Para este post me basaré como otras veces en el libro “IDEAS: Historia Intelectual de la Humanidad”. Durante muchos siglos el pueblo católico conocía el dogma de fe a través de las verdades supuestamente reveladas que la Iglesia iba dando a conocer ya que el estudio de la Biblia estaba reservada al ámbito de los eruditos y teólogos, pero algo cambió a partir de la década del 1520, las traducciones de la Biblia a las lenguas vernáculas acercaron las Escrituras a las masas y desde entonces la gente empezó a discrepar, comenzó a tomar importancia tanto lo que no se decía en las Escrituras como lo que sí. A finales del siglo XVI se habían descubierto tal cantidad de contradicciones e inconsistencias, y habían surgido tantas sectas y puntos de vista teológicos al respecto que se hacía casi imposible decidir cuál era la verdadera fe.

Biblia Iluminada

En el siglo XVII apareció lo que vino a denominarse la tercera fuerza en el pensamiento de ese siglo, fue el crecimiento de la duda que recorrió cuatro fases o etapas: el supernaturalismo racionalista, el deísmo, el escepticismo y el ateísmo desarrollado.

En la primera etapa se sostenían ideas sobre la religión y en particular sobre el cristianismo que consideraban que las religiones eran un conjunto de proposiciones racionales que debían apoyarse en la lógica. Dentro de los supernaturalistas racionalistas estaba John Locke que creía que el cristianismo era una religión muy razonable, sostenía que los milagros podían estar por encima de la razón pero no contrarios a ella. La revelación verdadera tenía que ajustarse o coincidir con la razón.

John Locke

En la etapa deísta los que seguían esta corriente creían en Dios pero no en Jesucristo, opinaban que la religión no necesitaba apoyarse en milagros y profecías, además la mayoría iban en contra del clero y de la idea de intercesión.

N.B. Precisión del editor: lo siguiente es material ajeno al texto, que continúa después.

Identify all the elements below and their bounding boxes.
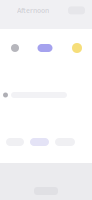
button[interactable]: Third — [71, 43, 83, 53]
button[interactable]: Option three — [55, 138, 75, 146]
button[interactable]: Second — [38, 44, 52, 52]
button[interactable]: Option one — [6, 138, 24, 146]
button[interactable]: Option two — [30, 138, 49, 146]
button[interactable]: First — [11, 44, 19, 52]
staticText: Afternoon — [17, 6, 49, 15]
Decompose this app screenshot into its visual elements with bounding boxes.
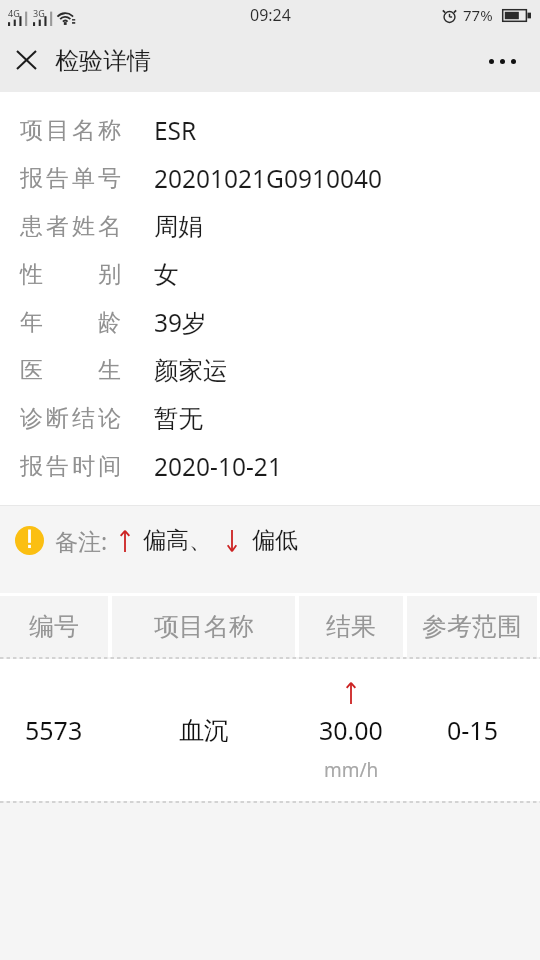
staticText: 别 [98,260,121,289]
staticText: 论 [98,404,121,433]
staticText: 者 [46,212,69,241]
staticText: 时 [72,452,95,481]
button[interactable]: 参考范围 [407,596,537,657]
staticText: 女 [154,259,179,290]
staticText: 3G [33,7,45,19]
staticText: 断 [46,404,69,433]
staticText: 0-15 [447,713,498,747]
staticText: 目 [46,116,69,145]
staticText: 间 [98,452,121,481]
staticText: 报 [20,164,43,193]
staticText: 参考范围 [422,611,522,642]
button[interactable]: 结果 [299,596,403,657]
staticText: 诊 [20,404,43,433]
staticText: 结果 [326,611,376,642]
staticText: ESR [154,114,197,147]
button[interactable]: Close [0,30,52,92]
staticText: 编号 [29,611,79,642]
staticText: 2020-10-21 [154,450,282,483]
staticText: 性 [20,260,43,289]
staticText: 患 [20,212,43,241]
staticText: 39岁 [154,306,207,339]
staticText: 龄 [98,308,121,337]
button[interactable]: 编号 [0,596,108,657]
staticText: 偏高、 [143,526,212,555]
staticText: 血沉 [179,715,229,746]
staticText: 医 [20,356,43,385]
button[interactable]: More options [475,30,529,92]
staticText: 报 [20,452,43,481]
staticText: 周娟 [154,211,203,242]
staticText: 20201021G0910040 [154,162,383,195]
staticText: 暂无 [154,403,203,434]
staticText: 名 [72,116,95,145]
staticText: 名 [98,212,121,241]
staticText: 姓 [72,212,95,241]
staticText: 4G [8,7,20,19]
staticText: 告 [46,452,69,481]
button[interactable]: 项目名称 [112,596,295,657]
staticText: 09:24 [250,4,291,26]
staticText: 号 [98,164,121,193]
staticText: 生 [98,356,121,385]
staticText: 30.00 [319,713,383,747]
staticText: 项 [20,116,43,145]
staticText: 单 [72,164,95,193]
staticText: 称 [98,116,121,145]
staticText: 结 [72,404,95,433]
staticText: 5573 [25,713,83,747]
staticText: 备注: [55,525,108,556]
staticText: 项目名称 [154,611,254,642]
staticText: 检验详情 [55,46,151,76]
staticText: mm/h [324,757,379,783]
staticText: 告 [46,164,69,193]
staticText: 颜家运 [154,355,228,386]
staticText: 年 [20,308,43,337]
staticText: 偏低 [252,526,298,555]
staticText: 77% [463,5,493,25]
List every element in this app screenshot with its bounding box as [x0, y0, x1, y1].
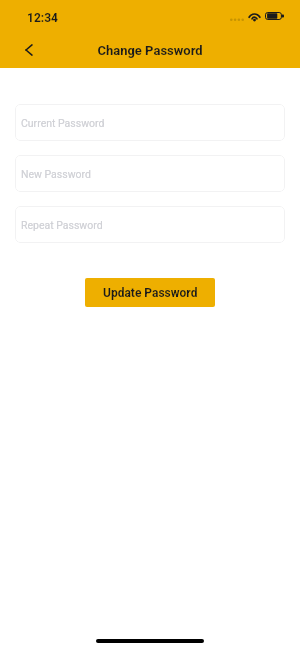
staticText: Change Password	[97, 43, 203, 58]
staticText: Current Password	[21, 117, 105, 129]
button[interactable]: Back	[11, 32, 47, 68]
staticText: Update Password	[103, 286, 198, 300]
staticText: Repeat Password	[21, 219, 103, 231]
button[interactable]: Update Password	[85, 278, 215, 307]
button[interactable]: New Password	[15, 155, 285, 192]
staticText: 12:34	[27, 11, 58, 25]
button[interactable]: Repeat Password	[15, 206, 285, 243]
button[interactable]: Current Password	[15, 104, 285, 141]
staticText: New Password	[21, 168, 91, 180]
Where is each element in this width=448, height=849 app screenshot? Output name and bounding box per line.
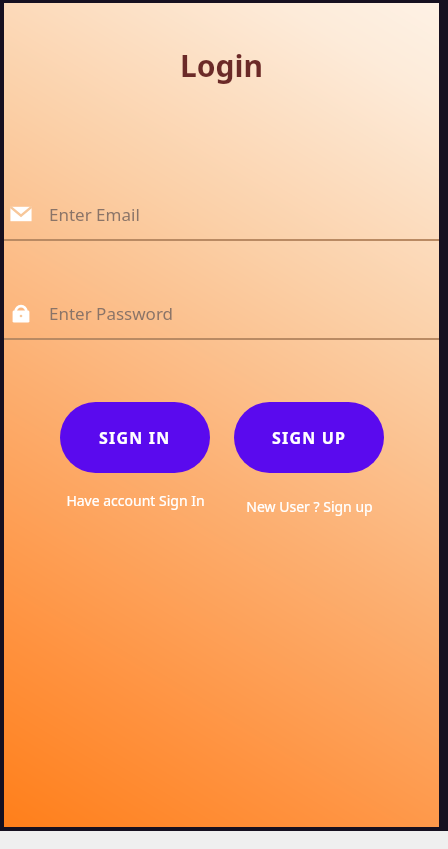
staticText: Have account Sign In [66, 491, 205, 510]
button[interactable]: Email [4, 198, 439, 241]
other: Password [9, 301, 33, 325]
button[interactable]: Password [4, 297, 439, 340]
button[interactable]: SIGN IN [60, 402, 210, 473]
staticText: Enter Password [49, 302, 174, 325]
button[interactable]: Have account Sign In [60, 491, 210, 510]
staticText: Login [4, 45, 439, 86]
other: Email [9, 202, 33, 226]
staticText: SIGN UP [272, 427, 347, 449]
staticText: New User ? Sign up [246, 497, 373, 516]
button[interactable]: New User ? Sign up [234, 497, 384, 516]
staticText: Enter Email [49, 203, 140, 226]
button[interactable]: SIGN UP [234, 402, 384, 473]
staticText: SIGN IN [99, 427, 171, 449]
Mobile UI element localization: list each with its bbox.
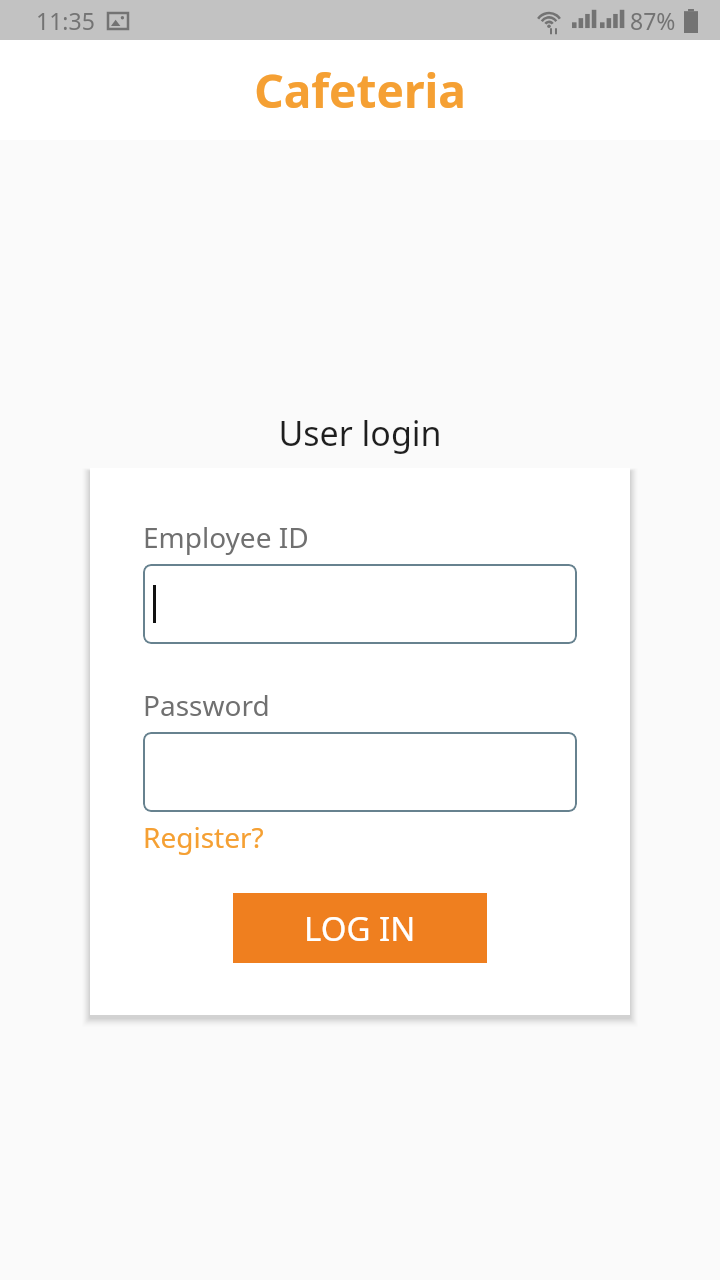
staticText: 11:35 [36,5,95,36]
staticText: User login [0,410,720,456]
button[interactable] [143,564,577,644]
staticText: Employee ID [143,518,309,556]
button[interactable] [143,732,577,812]
staticText: Cafeteria [254,59,466,122]
button[interactable]: LOG IN [233,893,487,963]
button[interactable]: Register? [143,818,264,856]
staticText: Password [143,686,270,724]
staticText: 87% [630,5,676,36]
staticText: LOG IN [304,906,416,951]
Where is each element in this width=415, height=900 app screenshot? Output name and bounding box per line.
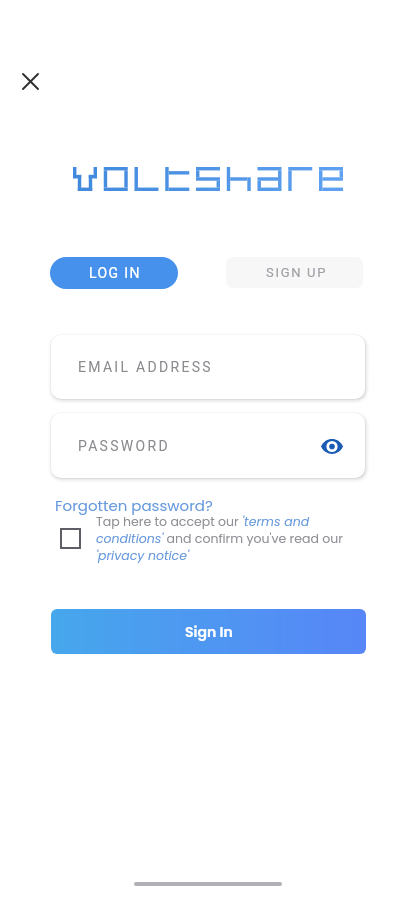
button[interactable]: Forgotten password?: [55, 495, 213, 516]
button[interactable]: SIGN UP: [226, 257, 363, 288]
button[interactable]: Close: [10, 61, 51, 102]
staticText: EMAIL ADDRESS: [78, 359, 213, 375]
button[interactable]: LOG IN: [50, 257, 178, 289]
staticText: SIGN UP: [266, 265, 328, 280]
button[interactable]: Accept terms and conditions: [61, 529, 80, 548]
button[interactable]: Show password: [319, 435, 345, 457]
button[interactable]: EMAIL ADDRESS: [51, 335, 365, 399]
staticText: Tap here to accept our 'terms and condit…: [96, 513, 344, 565]
staticText: Sign In: [185, 622, 233, 642]
staticText: LOG IN: [89, 265, 141, 281]
button[interactable]: Sign In: [51, 609, 366, 654]
staticText: PASSWORD: [78, 438, 170, 454]
button[interactable]: PASSWORD: [51, 413, 365, 478]
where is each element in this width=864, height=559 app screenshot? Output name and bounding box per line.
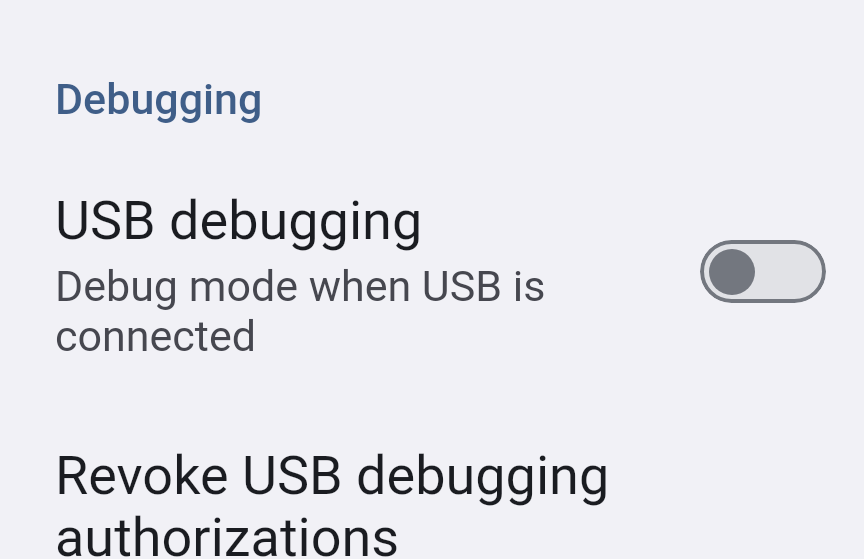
- button[interactable]: Revoke USB debugging authorizations: [0, 410, 864, 559]
- button[interactable]: USB debugging: [0, 189, 864, 379]
- button[interactable]: USB debugging toggle, off: [700, 240, 826, 303]
- staticText: Revoke USB debugging authorizations: [55, 444, 675, 559]
- staticText: Debugging: [55, 74, 263, 124]
- staticText: Debug mode when USB is connected: [55, 261, 635, 361]
- staticText: USB debugging: [55, 189, 423, 252]
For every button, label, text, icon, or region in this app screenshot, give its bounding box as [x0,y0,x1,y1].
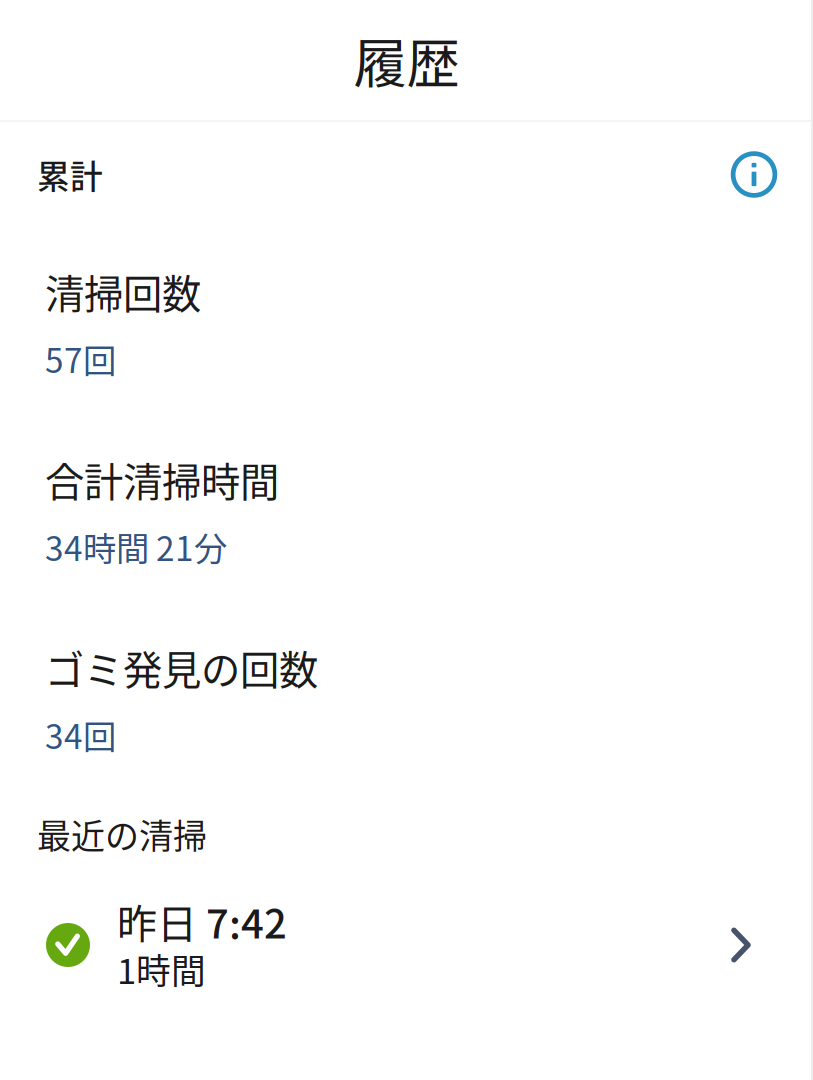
staticText: 34時間 21分 [45,522,227,571]
staticText: 昨日 7:42 [117,893,287,949]
button[interactable]: 昨日 7:42 [0,889,813,1001]
staticText: 累計 [37,151,103,198]
staticText: ゴミ発見の回数 [45,639,318,696]
button[interactable]: 情報 [723,144,785,206]
staticText: 34回 [45,710,116,759]
staticText: 清掃回数 [45,263,201,320]
staticText: 最近の清掃 [37,809,207,859]
staticText: 履歴 [354,21,460,99]
staticText: 合計清掃時間 [45,451,279,508]
staticText: 57回 [45,334,116,383]
staticText: 1時間 [117,944,206,994]
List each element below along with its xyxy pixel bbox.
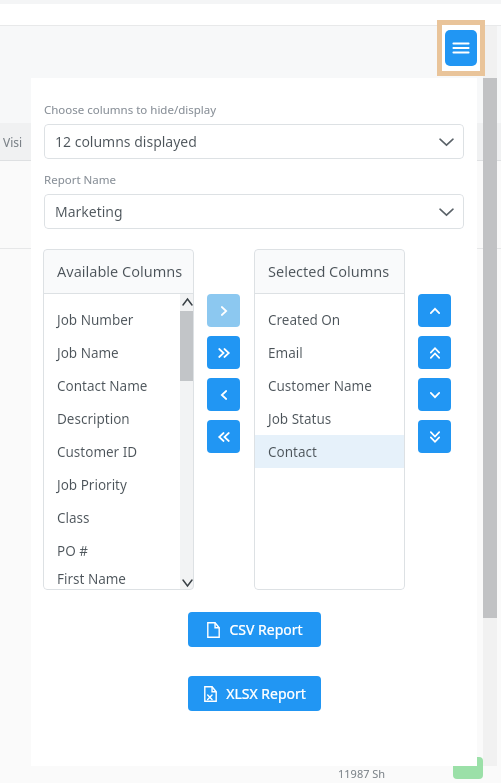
button[interactable]: Email bbox=[254, 336, 405, 369]
button[interactable]: Marketing bbox=[44, 194, 464, 229]
button[interactable]: First Name bbox=[43, 567, 194, 590]
button[interactable]: Job Priority bbox=[43, 468, 194, 501]
staticText: Description bbox=[57, 410, 130, 428]
button[interactable]: XLSX Report bbox=[188, 676, 321, 711]
staticText: Job Number bbox=[57, 311, 134, 329]
staticText: Customer ID bbox=[57, 443, 138, 461]
button[interactable]: Job Status bbox=[254, 402, 405, 435]
button[interactable]: Move to bottom bbox=[418, 420, 451, 453]
staticText: Email bbox=[268, 344, 303, 362]
staticText: Marketing bbox=[55, 202, 440, 221]
button[interactable]: Move right bbox=[207, 294, 240, 327]
staticText: XLSX Report bbox=[226, 684, 306, 703]
button[interactable]: Job Number bbox=[43, 303, 194, 336]
staticText: Available Columns bbox=[57, 261, 183, 281]
staticText: Job Priority bbox=[57, 476, 127, 494]
staticText: Contact bbox=[268, 443, 317, 461]
button[interactable]: Move up bbox=[418, 294, 451, 327]
button[interactable]: Move all right bbox=[207, 336, 240, 369]
button[interactable]: Job Name bbox=[43, 336, 194, 369]
staticText: 11987 Sh bbox=[338, 766, 386, 781]
button[interactable]: Contact Name bbox=[43, 369, 194, 402]
staticText: 12 columns displayed bbox=[55, 132, 440, 151]
button[interactable]: Scroll up bbox=[180, 294, 194, 309]
staticText: Report Name bbox=[44, 172, 116, 188]
staticText: First Name bbox=[57, 570, 126, 588]
button[interactable]: Move down bbox=[418, 378, 451, 411]
button[interactable]: Customer Name bbox=[254, 369, 405, 402]
button[interactable]: Contact bbox=[254, 435, 405, 468]
button[interactable]: PO # bbox=[43, 534, 194, 567]
staticText: Job Status bbox=[268, 410, 332, 428]
button[interactable]: Customer ID bbox=[43, 435, 194, 468]
staticText: Visi bbox=[3, 134, 23, 150]
staticText: Customer Name bbox=[268, 377, 372, 395]
staticText: Contact Name bbox=[57, 377, 148, 395]
button[interactable]: Description bbox=[43, 402, 194, 435]
button[interactable]: Scroll down bbox=[180, 575, 194, 590]
button[interactable]: Move all left bbox=[207, 420, 240, 453]
staticText: Created On bbox=[268, 311, 341, 329]
button[interactable]: 12 columns displayed bbox=[44, 124, 464, 159]
staticText: CSV Report bbox=[229, 620, 303, 639]
staticText: Job Name bbox=[57, 344, 119, 362]
staticText: Choose columns to hide/display bbox=[44, 102, 217, 118]
staticText: PO # bbox=[57, 542, 88, 560]
button[interactable]: Class bbox=[43, 501, 194, 534]
button[interactable]: Move left bbox=[207, 378, 240, 411]
staticText: Class bbox=[57, 509, 90, 527]
button[interactable]: Move to top bbox=[418, 336, 451, 369]
button[interactable]: Menu bbox=[445, 28, 477, 68]
button[interactable]: Created On bbox=[254, 303, 405, 336]
staticText: Selected Columns bbox=[268, 261, 390, 281]
button[interactable]: CSV Report bbox=[188, 612, 321, 647]
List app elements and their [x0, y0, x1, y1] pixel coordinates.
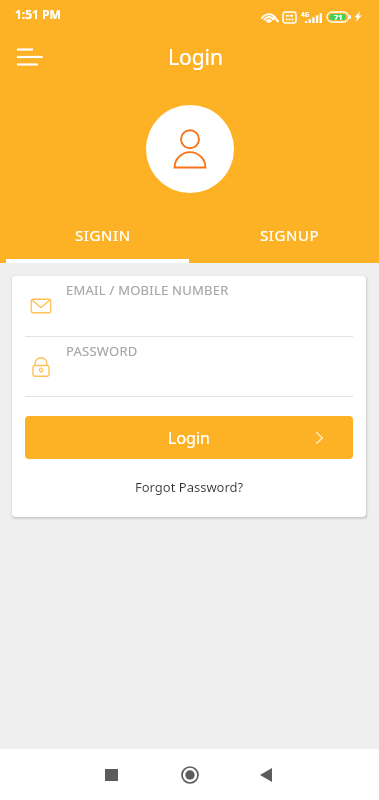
staticText: SIGNIN — [75, 225, 131, 245]
button[interactable]: Login — [25, 416, 353, 459]
staticText: Login — [168, 427, 210, 449]
button[interactable]: EMAIL / MOBILE NUMBER — [12, 276, 366, 336]
button[interactable]: Back — [229, 749, 303, 800]
button[interactable]: Home — [150, 749, 229, 800]
button[interactable]: SIGNIN — [0, 215, 189, 263]
button[interactable]: SIGNUP — [189, 215, 379, 263]
staticText: 4G — [301, 10, 310, 19]
staticText: SIGNUP — [260, 225, 320, 245]
button[interactable]: Forgot Password? — [123, 473, 256, 501]
staticText: Login — [168, 43, 224, 72]
staticText: 71 — [334, 12, 343, 22]
staticText: PASSWORD — [66, 342, 138, 360]
staticText: 1:51 PM — [15, 6, 61, 22]
button[interactable]: Menu — [9, 38, 51, 76]
staticText: EMAIL / MOBILE NUMBER — [66, 281, 229, 299]
button[interactable]: Recents — [72, 749, 150, 800]
button[interactable]: PASSWORD — [12, 337, 366, 396]
staticText: Forgot Password? — [135, 478, 244, 496]
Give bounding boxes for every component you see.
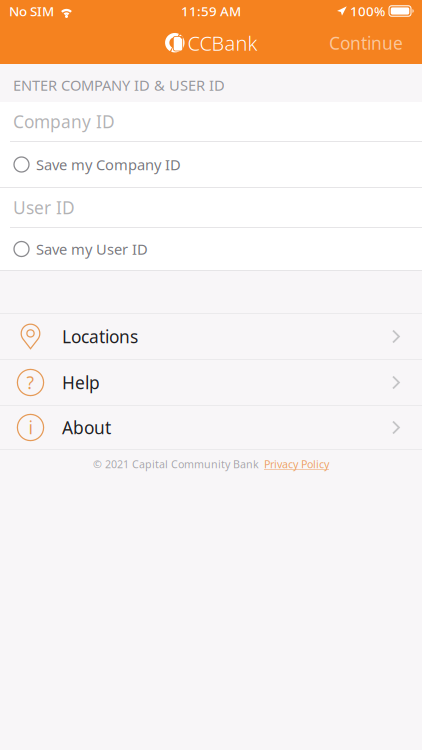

Esta idea colocaba al clero entre Dios y el hombre, y permitía a los sacerdotes unos privilegios que no estaban reproducidos en las Escrituras. El deísta más conocido fue Voltaire, consideraba que los milagros eran fraudes y que la Biblia no era un libro sagrado, para este filósofo francés el cristianismo sólo estaba justificado para las clases más bajas como mecanismo de cohesión social, pero las clases altas y educadas debían seguir el gran libro de la naturaleza, escrito y sellado por Dios. Otro deísta fue Jean Jacques Rousseau que quería que el deísmo fuera la religión civil de Francia, una religión preocupada por la justicia y la caridad hacia el prójimo.

Voltaire

Del deísmo se pasó al escepticismo, estos pensaban que las creencias religiosas y sus libros se basan en la ignorancia y que eran material inútil. Esto eran lo que pensaban personajes como Thomas Hobbes, Pierre Bayle y David Hume, entre otros. Hume decía que la concepción antropomórfica de la divinidad era absurda: “No podemos conocer el todo a partir del conocimiento de una parte, ¿o acaso el conocer una hoja nos dice algo sobre lo que es un árbol?”.

David Hume

Los escépticos no afirmaban categóricamente que no creían en Dios, esto se dio en la cuarta etapa, con el ateísmo desarrollado que también eran llamados mecanicistas porque creían en un universo mecánico. Estos afirmaban que los conceptos de Dios y de lo sobrenatural eran invención del hombre primitivo que no entendía los fenómenos naturales y defendían que una moral aceptable no tenía que depender necesariamente de una religión, esto es lo que decía por ejemplo el alemán Paul Henry.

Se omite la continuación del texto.